Stuck Banana Till Morning, Come Mr, Tally me banana, Six foot seven foot eight foot bunch! A beautiful bunch, a ripe banana!
Hide the Deadly Insect. Me say Day O. Me say! Me say! Me say!
Lately I watched a clip where Mozambiques
regarded cotton growing as the Mother of Poverty. Kenyan Kikuyu woman said how
they could come and build houses just before theirs as if they never existed.
Day O song, a Jamaican worksong, talking of their banana – cotton in Other
countries-came into the picture.
Like any other sweet new song in preference
to one’s likes, it triggers emotional feelings- we are beings of emotions. The
better the triggered emotions the better the understanding. I settled on what
life was during the opressive time or what is life now to the oppressed?
I may not say that we are living in better
days for there are wars and human sufferering everyday in the news whose
causative factors are generally speared by human’s rush to accumulate
resources. We may think that we are living in better times as we propagate
simple present day fouls as tribalism, corruption and gender inequality that
may be an issue of discussion as slavery come the future of emancipation.

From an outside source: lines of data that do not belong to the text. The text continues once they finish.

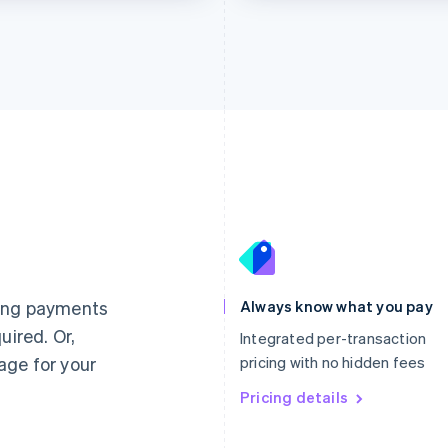
France
Lithuania
Français
English
English
Germany
Luxembourg
ting payments
Always know what you pay
Deutsch
English
Français
Deutsch
English
uired. Or,
Gibraltar
Mainland China
Integrated per-transaction
English
简体中文
English
age for your
pricing with no hidden fees
Greece
Malaysia
English
Pricing details
English
简体中文
Hong Kong SAR, China
Malta
English
简体中文
English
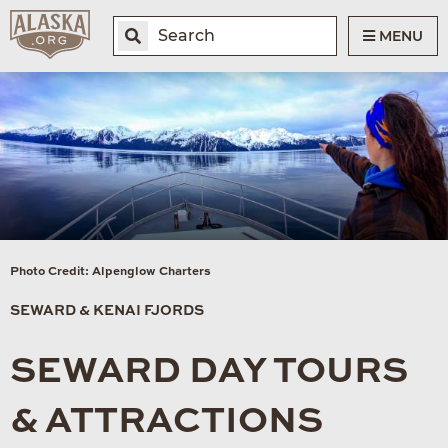
MENU
Photo Credit: Alpenglow Charters
SEWARD & KENAI FJORDS
SEWARD DAY TOURS
& ATTRACTIONS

As we
are unfair to our sisters and brothers from other places so the future will
treat us as the collaborative kings and betrayers.
And to understand it better by the Jamaicans
from West Africa they sung this song repeatedly with a refraining soloist and
respondents, though oblivious never to be heard long before William Wilberforce
and his men sounded emancipated enough to do away with slavery. The agony,
suffering, detachment and unfairness could not be explained better. Day light
never came and Rum was all that could make it appear the next hour.

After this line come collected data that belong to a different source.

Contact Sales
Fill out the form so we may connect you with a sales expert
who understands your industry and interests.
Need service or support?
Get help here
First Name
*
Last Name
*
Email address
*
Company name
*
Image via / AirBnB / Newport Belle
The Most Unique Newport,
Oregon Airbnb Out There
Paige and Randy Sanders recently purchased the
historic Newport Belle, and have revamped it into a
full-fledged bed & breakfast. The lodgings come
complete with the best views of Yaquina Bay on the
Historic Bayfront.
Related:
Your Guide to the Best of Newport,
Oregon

Talliban, the tally man in industial places
in Africa continues to work against the will of the people by making it hard to
afford sugar till they go to the industries. He decides to hike the prices. He
is in the form of a boss- a politician, a father, a church leader, a donor and
all the wrong people in the right offices. They never listen to music, afraid
to feel and abuse love.
The song, by Harry Belafonte is one of the cultural
triggers to the pidgin reggae rennaisance spirit. In Reggae we feel the agony
of oppression and the spirit of self-rule. The oppressor was the colonizing
man. Today’s opressor is none but my brother and in extension my distant cousin.
Hide the deadly black Aphid!
Day-O ! Day light come and me wanna go home!